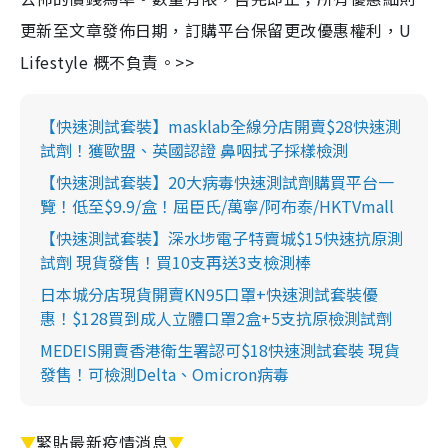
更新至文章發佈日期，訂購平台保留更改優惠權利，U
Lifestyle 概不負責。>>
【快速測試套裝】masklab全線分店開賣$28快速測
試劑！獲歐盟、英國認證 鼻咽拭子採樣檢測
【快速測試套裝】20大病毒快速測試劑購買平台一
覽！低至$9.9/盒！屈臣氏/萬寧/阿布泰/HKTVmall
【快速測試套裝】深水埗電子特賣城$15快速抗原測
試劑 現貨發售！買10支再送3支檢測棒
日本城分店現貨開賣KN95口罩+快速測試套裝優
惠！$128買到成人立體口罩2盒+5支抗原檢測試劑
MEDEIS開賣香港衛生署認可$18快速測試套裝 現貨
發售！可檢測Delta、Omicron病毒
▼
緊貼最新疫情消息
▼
==
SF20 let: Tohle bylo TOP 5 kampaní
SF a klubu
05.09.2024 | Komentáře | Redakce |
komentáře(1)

- ACTIVITY
Where the listing above reaches the line that contains "更新至文章發佈日期，訂購平台保留更改優惠權利，U", start retyping, and finish with the line that contains "MEDEIS開賣香港衛生署認可$18快速測試套裝 現貨"; reproduce those lines exactly and no others.

- WRITTEN ANSWER
更新至文章發佈日期，訂購平台保留更改優惠權利，U
Lifestyle 概不負責。>>
【快速測試套裝】masklab全線分店開賣$28快速測
試劑！獲歐盟、英國認證 鼻咽拭子採樣檢測
【快速測試套裝】20大病毒快速測試劑購買平台一
覽！低至$9.9/盒！屈臣氏/萬寧/阿布泰/HKTVmall
【快速測試套裝】深水埗電子特賣城$15快速抗原測
試劑 現貨發售！買10支再送3支檢測棒
日本城分店現貨開賣KN95口罩+快速測試套裝優
惠！$128買到成人立體口罩2盒+5支抗原檢測試劑
MEDEIS開賣香港衛生署認可$18快速測試套裝 現貨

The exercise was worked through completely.